# Task brief
Transcribe only the part of the material below that begins at the line containing "CARAG WILL MILLING" and ends at the line containing "d’attribution d’un numéro", with both kept and images left out.

# Data for this task

━━━━━━━━

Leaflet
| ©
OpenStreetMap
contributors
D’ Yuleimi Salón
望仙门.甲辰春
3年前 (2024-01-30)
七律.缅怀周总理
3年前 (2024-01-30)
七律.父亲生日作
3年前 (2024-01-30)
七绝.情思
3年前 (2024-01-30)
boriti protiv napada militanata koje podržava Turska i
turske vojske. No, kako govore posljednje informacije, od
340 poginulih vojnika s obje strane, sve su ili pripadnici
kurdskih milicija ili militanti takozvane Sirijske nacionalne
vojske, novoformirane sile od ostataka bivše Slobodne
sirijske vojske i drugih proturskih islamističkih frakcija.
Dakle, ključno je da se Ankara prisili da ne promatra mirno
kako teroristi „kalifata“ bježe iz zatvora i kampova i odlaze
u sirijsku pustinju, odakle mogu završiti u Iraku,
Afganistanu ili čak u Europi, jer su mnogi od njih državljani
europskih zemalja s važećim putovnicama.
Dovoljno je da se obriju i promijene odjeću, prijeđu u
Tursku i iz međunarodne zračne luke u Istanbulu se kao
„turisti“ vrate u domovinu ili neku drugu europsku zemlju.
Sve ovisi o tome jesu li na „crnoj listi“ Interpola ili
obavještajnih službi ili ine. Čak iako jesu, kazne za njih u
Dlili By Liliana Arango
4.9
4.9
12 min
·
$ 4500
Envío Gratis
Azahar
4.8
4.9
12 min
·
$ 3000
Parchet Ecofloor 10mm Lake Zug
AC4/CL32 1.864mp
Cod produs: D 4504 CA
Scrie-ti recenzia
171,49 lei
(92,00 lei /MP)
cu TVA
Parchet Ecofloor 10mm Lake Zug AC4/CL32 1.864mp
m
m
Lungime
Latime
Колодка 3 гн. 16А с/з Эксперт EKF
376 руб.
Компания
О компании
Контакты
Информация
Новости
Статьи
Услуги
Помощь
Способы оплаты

━━━━━━━━

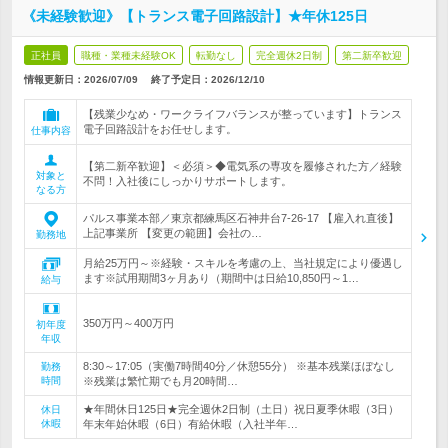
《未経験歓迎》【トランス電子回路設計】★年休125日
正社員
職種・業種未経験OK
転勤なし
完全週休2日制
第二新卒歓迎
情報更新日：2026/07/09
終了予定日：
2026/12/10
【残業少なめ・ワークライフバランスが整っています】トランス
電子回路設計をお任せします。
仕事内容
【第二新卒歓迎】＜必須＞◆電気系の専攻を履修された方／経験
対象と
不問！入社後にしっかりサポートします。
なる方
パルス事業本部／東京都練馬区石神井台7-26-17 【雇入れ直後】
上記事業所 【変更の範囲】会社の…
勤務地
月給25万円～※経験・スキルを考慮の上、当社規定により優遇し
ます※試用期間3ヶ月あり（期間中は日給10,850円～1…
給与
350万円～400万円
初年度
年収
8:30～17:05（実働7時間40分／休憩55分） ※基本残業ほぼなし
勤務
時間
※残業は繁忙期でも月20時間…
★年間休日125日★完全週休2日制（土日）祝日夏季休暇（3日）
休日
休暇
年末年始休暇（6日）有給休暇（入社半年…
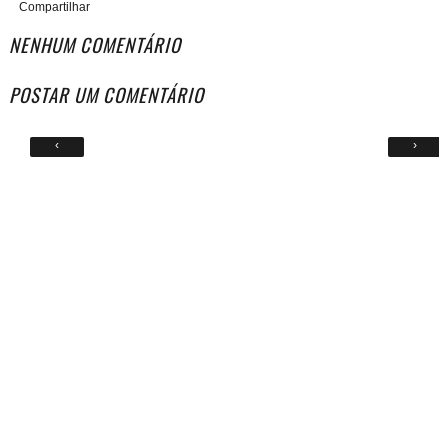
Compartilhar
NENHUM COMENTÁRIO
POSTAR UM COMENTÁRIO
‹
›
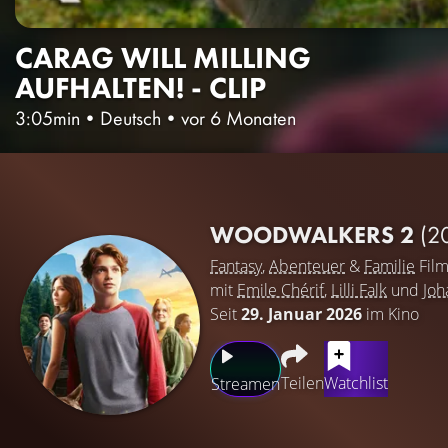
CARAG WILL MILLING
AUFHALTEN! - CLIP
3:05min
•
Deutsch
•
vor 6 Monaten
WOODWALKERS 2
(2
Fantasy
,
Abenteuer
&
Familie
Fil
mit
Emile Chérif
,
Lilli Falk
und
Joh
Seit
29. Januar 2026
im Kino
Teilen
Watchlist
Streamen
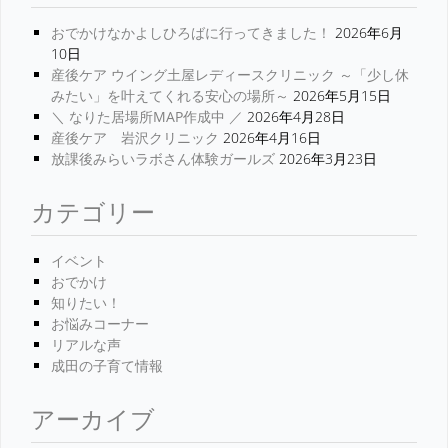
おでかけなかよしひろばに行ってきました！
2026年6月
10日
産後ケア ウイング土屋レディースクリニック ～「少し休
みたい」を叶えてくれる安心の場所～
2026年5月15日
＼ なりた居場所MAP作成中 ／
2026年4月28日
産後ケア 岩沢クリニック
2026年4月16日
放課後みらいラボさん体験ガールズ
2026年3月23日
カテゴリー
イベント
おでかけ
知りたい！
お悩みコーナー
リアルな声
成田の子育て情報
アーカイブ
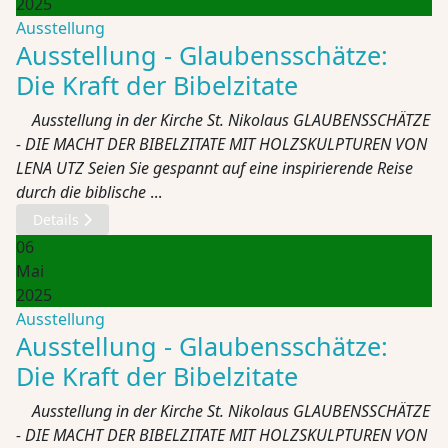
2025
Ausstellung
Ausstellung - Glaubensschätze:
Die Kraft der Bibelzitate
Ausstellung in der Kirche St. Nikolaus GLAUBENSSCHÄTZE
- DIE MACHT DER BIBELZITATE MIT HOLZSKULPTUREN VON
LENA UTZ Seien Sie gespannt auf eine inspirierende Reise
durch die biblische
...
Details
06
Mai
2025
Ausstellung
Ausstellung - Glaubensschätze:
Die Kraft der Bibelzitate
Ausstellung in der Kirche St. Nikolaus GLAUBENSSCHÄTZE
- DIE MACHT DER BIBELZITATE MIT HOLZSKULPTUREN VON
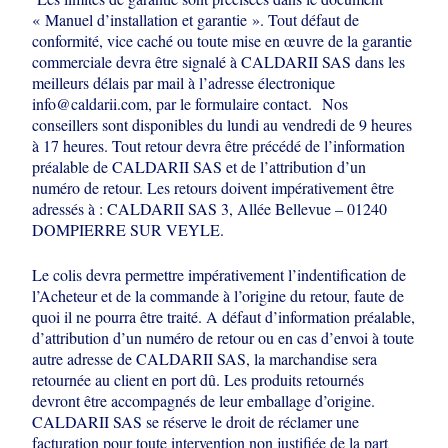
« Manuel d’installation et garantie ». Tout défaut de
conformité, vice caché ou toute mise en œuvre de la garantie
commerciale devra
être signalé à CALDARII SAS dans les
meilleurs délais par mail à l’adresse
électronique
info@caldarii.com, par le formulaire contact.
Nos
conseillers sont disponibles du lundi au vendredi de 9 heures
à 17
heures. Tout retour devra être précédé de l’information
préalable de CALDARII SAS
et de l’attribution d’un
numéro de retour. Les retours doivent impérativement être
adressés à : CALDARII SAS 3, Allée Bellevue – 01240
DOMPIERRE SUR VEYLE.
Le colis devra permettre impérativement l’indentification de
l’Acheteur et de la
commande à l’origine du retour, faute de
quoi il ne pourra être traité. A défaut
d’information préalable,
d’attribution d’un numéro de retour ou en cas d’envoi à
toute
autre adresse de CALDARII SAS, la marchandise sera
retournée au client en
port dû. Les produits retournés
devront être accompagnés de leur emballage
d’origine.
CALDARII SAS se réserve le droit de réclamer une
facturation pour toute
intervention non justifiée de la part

━━━━━━━━

# Expected output
CARAG WILL MILLING
AUFHALTEN! - CLIP
3:05min
•
Deutsch
•
vor 6 Monaten
WOODWALKERS 2
(2
Fantasy
,
Abenteuer
&
Familie
Fil
mit
Emile Chérif
,
Lilli Falk
und
Joh
Seit
29. Januar 2026
im Kino
Teilen
Watchlist
Streamen
おでかけなかよしひろばに行ってきました！
2026年6月
10日
産後ケア ウイング土屋レディースクリニック ～「少し休
みたい」を叶えてくれる安心の場所～
2026年5月15日
＼ なりた居場所MAP作成中 ／
2026年4月28日
産後ケア 岩沢クリニック
2026年4月16日
放課後みらいラボさん体験ガールズ
2026年3月23日
カテゴリー
イベント
おでかけ
知りたい！
お悩みコーナー
リアルな声
成田の子育て情報
アーカイブ
2025
Ausstellung
Ausstellung - Glaubensschätze:
Die Kraft der Bibelzitate
Ausstellung in der Kirche St. Nikolaus GLAUBENSSCHÄTZE
- DIE MACHT DER BIBELZITATE MIT HOLZSKULPTUREN VON
LENA UTZ Seien Sie gespannt auf eine inspirierende Reise
durch die biblische
...
Details
06
Mai
2025
Ausstellung
Ausstellung - Glaubensschätze:
Die Kraft der Bibelzitate
Ausstellung in der Kirche St. Nikolaus GLAUBENSSCHÄTZE
- DIE MACHT DER BIBELZITATE MIT HOLZSKULPTUREN VON
« Manuel d’installation et garantie ». Tout défaut de
conformité, vice caché ou toute mise en œuvre de la garantie
commerciale devra
être signalé à CALDARII SAS dans les
meilleurs délais par mail à l’adresse
électronique
info@caldarii.com, par le formulaire contact.
Nos
conseillers sont disponibles du lundi au vendredi de 9 heures
à 17
heures. Tout retour devra être précédé de l’information
préalable de CALDARII SAS
et de l’attribution d’un
numéro de retour. Les retours doivent impérativement être
adressés à : CALDARII SAS 3, Allée Bellevue – 01240
DOMPIERRE SUR VEYLE.
Le colis devra permettre impérativement l’indentification de
l’Acheteur et de la
commande à l’origine du retour, faute de
quoi il ne pourra être traité. A défaut
d’information préalable,
d’attribution d’un numéro de retour ou en cas d’envoi à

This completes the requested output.